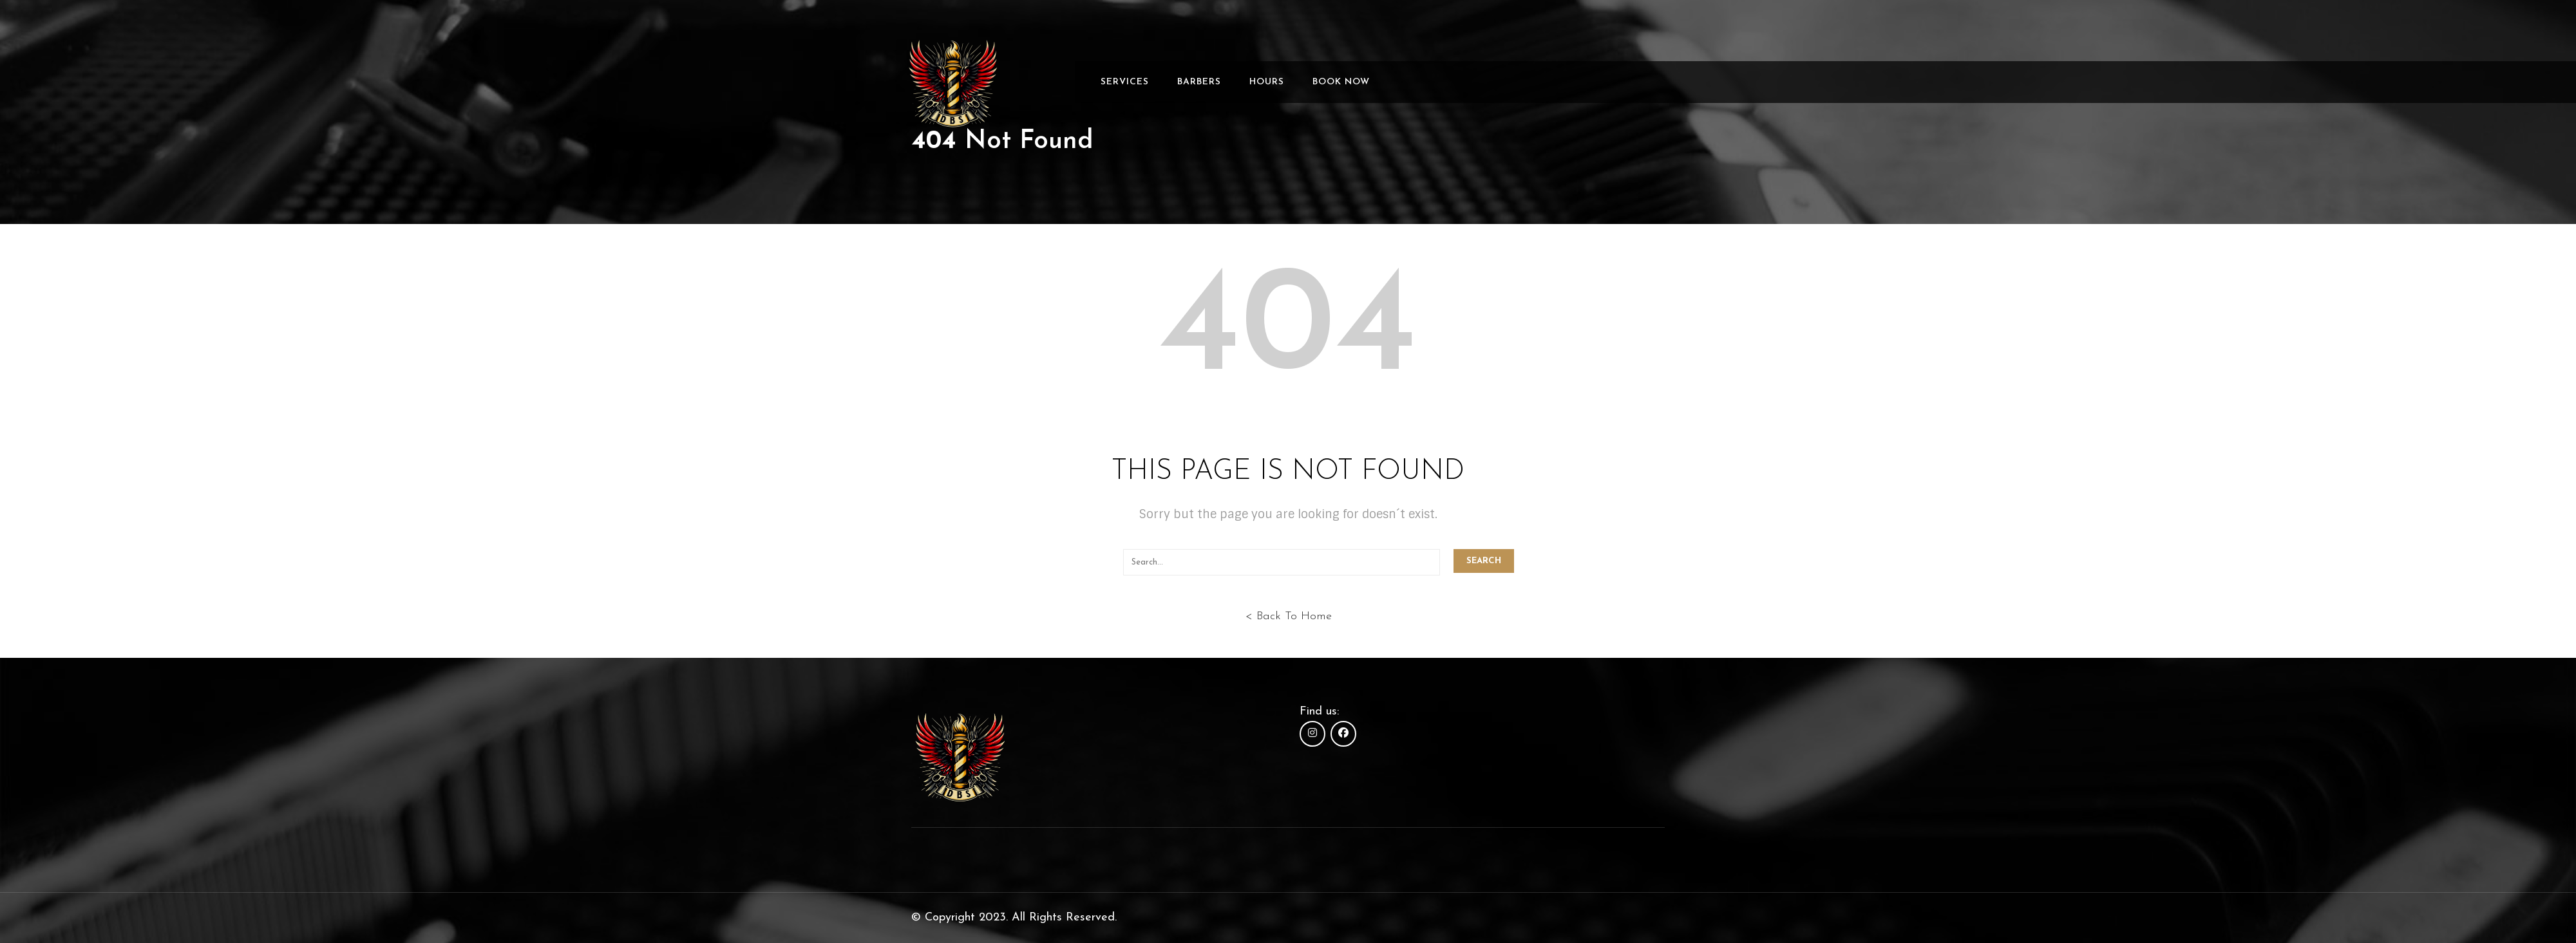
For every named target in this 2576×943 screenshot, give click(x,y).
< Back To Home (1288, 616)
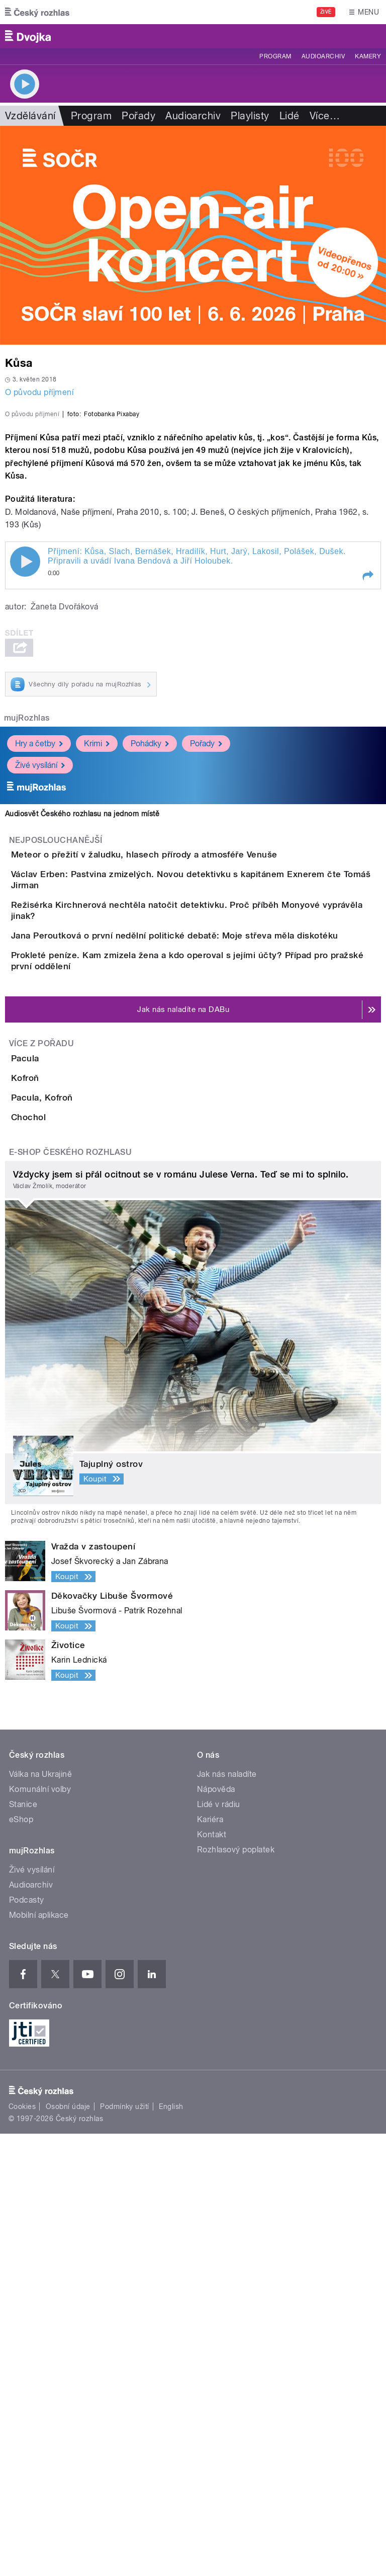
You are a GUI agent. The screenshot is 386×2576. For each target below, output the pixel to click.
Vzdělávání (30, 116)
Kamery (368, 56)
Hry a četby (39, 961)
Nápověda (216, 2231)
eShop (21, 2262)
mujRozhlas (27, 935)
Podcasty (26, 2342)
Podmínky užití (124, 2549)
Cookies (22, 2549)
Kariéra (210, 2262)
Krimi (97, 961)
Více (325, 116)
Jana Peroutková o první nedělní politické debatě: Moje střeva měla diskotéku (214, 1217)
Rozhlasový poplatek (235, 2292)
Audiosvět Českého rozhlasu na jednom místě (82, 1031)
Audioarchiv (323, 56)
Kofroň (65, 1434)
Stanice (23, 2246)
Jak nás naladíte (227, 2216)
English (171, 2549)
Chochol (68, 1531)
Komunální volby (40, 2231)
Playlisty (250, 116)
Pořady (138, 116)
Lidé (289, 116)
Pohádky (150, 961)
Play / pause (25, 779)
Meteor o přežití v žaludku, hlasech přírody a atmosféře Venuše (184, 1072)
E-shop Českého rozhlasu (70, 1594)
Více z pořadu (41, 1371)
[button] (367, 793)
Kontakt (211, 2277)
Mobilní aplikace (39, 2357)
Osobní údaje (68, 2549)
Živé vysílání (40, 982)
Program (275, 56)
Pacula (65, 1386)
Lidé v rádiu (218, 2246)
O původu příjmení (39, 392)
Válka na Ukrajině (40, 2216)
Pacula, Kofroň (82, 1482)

========

=== TASK TO COMPLETE ===
Each line from the one containing "Nápověda (216, 2231)" to the end of the records should be echoed exactly, and no other line.

=== EXERCISE RESPONSE ===
Nápověda (216, 2231)
eShop (21, 2262)
mujRozhlas (27, 935)
Podcasty (26, 2342)
Podmínky užití (124, 2549)
Cookies (22, 2549)
Kariéra (210, 2262)
Krimi (97, 961)
Více (325, 116)
Jana Peroutková o první nedělní politické debatě: Moje střeva měla diskotéku (214, 1217)
Rozhlasový poplatek (235, 2292)
Audiosvět Českého rozhlasu na jednom místě (82, 1031)
Audioarchiv (323, 56)
Kofroň (65, 1434)
Stanice (23, 2246)
Jak nás naladíte (227, 2216)
English (171, 2549)
Chochol (68, 1531)
Komunální volby (40, 2231)
Playlisty (250, 116)
Pořady (138, 116)
Lidé (289, 116)
Pohádky (150, 961)
Play / pause (25, 779)
Meteor o přežití v žaludku, hlasech přírody a atmosféře Venuše (184, 1072)
E-shop Českého rozhlasu (70, 1594)
Více z pořadu (41, 1371)
[button] (367, 793)
Kontakt (211, 2277)
Mobilní aplikace (39, 2357)
Osobní údaje (68, 2549)
Živé vysílání (40, 982)
Program (275, 56)
Pacula (65, 1386)
Lidé v rádiu (218, 2246)
O původu příjmení (39, 392)
Válka na Ukrajině (40, 2216)
Pacula, Kofroň (82, 1482)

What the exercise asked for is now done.